From Erasure to Justice:
A conversation with Alegría De La Cruz
March 4, 2025 |
We are thrilled to welcome Alegría De La Cruz to the DRLC team as the new Director of our Civil Rights Litigation program. Alegría brings to this role decades of personal and professional experience as a thoughtful and strategic public servant, a creative legal scholar, and a lifelong advocate raised in the heart of the farmworker justice movement.
We have enjoyed getting to know Alegría since she joined our team a few weeks ago. She was generous enough to sit down with us and share about her history, her vision for DRLC’s litigation team, and her personal life with us.

Meet Alegría.
I feel drawn to serve communities that are experiencing a compounded need for representation and for championing—people experiencing intersectional challenges, including income, documentation, age, or language. I began my career as a lawyer for farmworkers who speak indigenous languages that predate the languages of colonizers. They experience double discrimination—in Mexico and in the U.S.—and that impacts their pay, their housing, and their educational rights. Having the privilege of learning to truly represent these workers and their children to secure justice and respect from their employers in state and federal courts cemented my commitment to social justice lawyering.
When people feel respect, they feel pride, and that pride doesn’t go away. That is an important moment of transition—from erasure to justice, from violation to accountability, and from harm to remedy.
Women lawyers of color are still woefully underrepresented in the profession and in the courts. There have been many moments in my career where people did not believe I was a lawyer, but I have learned that you have to roll your shoulders back, straighten your spine, and proudly take up that space of privilege and power. We have to be ready and clear to face the injustices directed at us to be the best advocates for our clients.

As a child of the farmworker movement, I was taught histories that were not taught to me in school. It is my responsibility as a justice worker to make sure that we are grounded in the experiences of those who came before us.
We are living amid attempts to erase ordinary people who changed the world from our history books, to eradicate our very humanity, and to keep us from celebrating our place in history. But the attempts to erase us do not make us invisible. How do we tap into the magic of ordinary people being fed up? Learn those stories and continue representing brave people who have had enough.

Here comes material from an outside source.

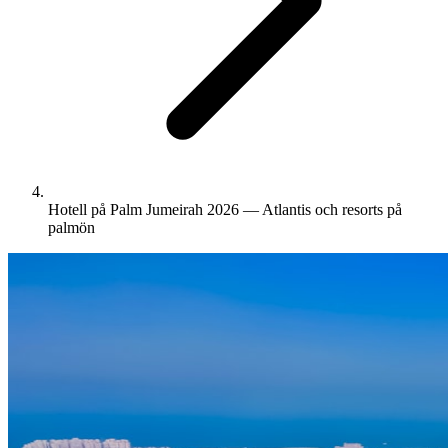
Hotell på Palm Jumeirah 2026 — Atlantis och resorts på
palmön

As justice warriors, we need to create sustainability in this work. Two things deeply ground me: I love trail running and hiking, because I need to get my feet on the ground, and I am a danzante (Aztec dancer) because this healing indigenous practice keeps me powerfully connected to my people, to a larger collective identity, to our history, and to our future.

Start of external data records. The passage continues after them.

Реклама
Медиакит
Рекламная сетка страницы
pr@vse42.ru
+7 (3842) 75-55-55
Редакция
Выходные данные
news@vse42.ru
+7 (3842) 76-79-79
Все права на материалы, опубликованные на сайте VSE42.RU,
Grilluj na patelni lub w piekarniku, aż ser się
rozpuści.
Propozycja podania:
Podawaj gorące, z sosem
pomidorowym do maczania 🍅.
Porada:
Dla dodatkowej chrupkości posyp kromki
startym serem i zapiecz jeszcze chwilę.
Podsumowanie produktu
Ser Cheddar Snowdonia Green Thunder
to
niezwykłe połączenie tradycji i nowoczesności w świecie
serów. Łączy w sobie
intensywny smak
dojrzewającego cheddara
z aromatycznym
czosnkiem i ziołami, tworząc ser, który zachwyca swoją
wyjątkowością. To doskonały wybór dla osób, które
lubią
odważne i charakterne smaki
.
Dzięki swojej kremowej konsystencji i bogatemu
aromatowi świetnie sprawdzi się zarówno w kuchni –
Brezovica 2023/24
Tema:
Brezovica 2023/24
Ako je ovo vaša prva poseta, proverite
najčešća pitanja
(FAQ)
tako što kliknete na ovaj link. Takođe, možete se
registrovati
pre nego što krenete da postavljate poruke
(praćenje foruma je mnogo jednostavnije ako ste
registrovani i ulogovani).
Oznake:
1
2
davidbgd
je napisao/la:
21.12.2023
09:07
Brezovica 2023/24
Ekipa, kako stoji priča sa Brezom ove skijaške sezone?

It is deeply inspiring to take up the mantle for an organization that is the oldest cross-disability law center. To be a litigator, in this time, is both deeply meaningful and powerful. Litigation pushes our legal system, structures, laws, and interpretations forward and keeps justice alive in our communities.

Because it is beautifully inclusive in a unique way, disability law provides a powerful frame to create broad transformational change. Especially in light of severe, hateful attacks on so many communities that experience deep marginalization, I am excited to use this frame to hold close the communities in which I feel deeply grounded, to co-design remedies to those harms.

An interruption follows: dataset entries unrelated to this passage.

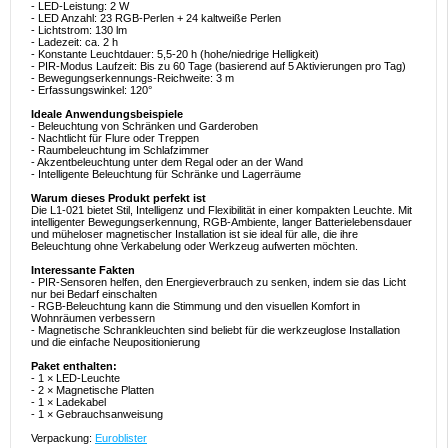
- LED-Leistung: 2 W
- LED Anzahl: 23 RGB-Perlen + 24 kaltweiße Perlen
- Lichtstrom: 130 lm
- Ladezeit: ca. 2 h
- Konstante Leuchtdauer: 5,5-20 h (hohe/niedrige Helligkeit)
- PIR-Modus Laufzeit: Bis zu 60 Tage (basierend auf 5 Aktivierungen pro Tag)
- Bewegungserkennungs-Reichweite: 3 m
- Erfassungswinkel: 120°
Ideale Anwendungsbeispiele
- Beleuchtung von Schränken und Garderoben
- Nachtlicht für Flure oder Treppen
- Raumbeleuchtung im Schlafzimmer
- Akzentbeleuchtung unter dem Regal oder an der Wand
- Intelligente Beleuchtung für Schränke und Lagerräume
Warum dieses Produkt perfekt ist
Die L1-021 bietet Stil, Intelligenz und Flexibilität in einer kompakten Leuchte. Mit
intelligenter Bewegungserkennung, RGB-Ambiente, langer Batterielebensdauer
und müheloser magnetischer Installation ist sie ideal für alle, die ihre
Beleuchtung ohne Verkabelung oder Werkzeug aufwerten möchten.
Interessante Fakten
- PIR-Sensoren helfen, den Energieverbrauch zu senken, indem sie das Licht
nur bei Bedarf einschalten
- RGB-Beleuchtung kann die Stimmung und den visuellen Komfort in
Wohnräumen verbessern
- Magnetische Schrankleuchten sind beliebt für die werkzeuglose Installation
und die einfache Neupositionierung
Paket enthalten:
- 1 × LED-Leuchte
- 2 × Magnetische Platten
- 1 × Ladekabel
- 1 × Gebrauchsanweisung
Verpackung:
Euroblister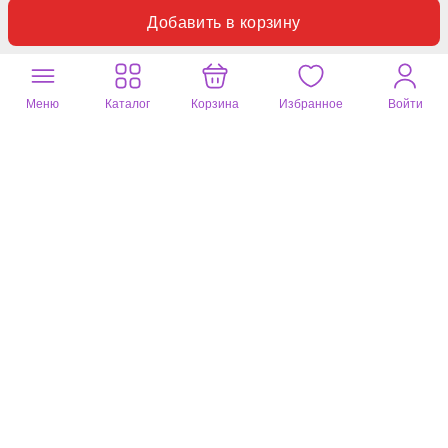
Добавить в корзину
Почитайте
4671 отзыв
на другие
товары
CLEVER
ИРИНА
07 авг. 2026
Меню
Каталог
Корзина
Избранное
Войти
Трусы женские макси
св.бежевый, 48 размер (в самый раз)
Удобные тонкие бесшовные трусики. При небольшом росте
можно брать на размер меньше.
Полезный отзыв?
3
1 комментарий
Устинья
07 авг. 2026
Ремень женский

Filing a lawsuit is not something done lightly—not by us, not by our clients. Our clients have done everything they can to be seen, and litigation can feel like their last hope for justice. It is an honor to craft cases with our clients and our partners, to ask: “What could a remedy for this pain feel like?”
In deciding to join DRLC, I wanted not just to defend our rights but also to lift up the future that we can still imagine together. This felt like the right moment to join DRLC.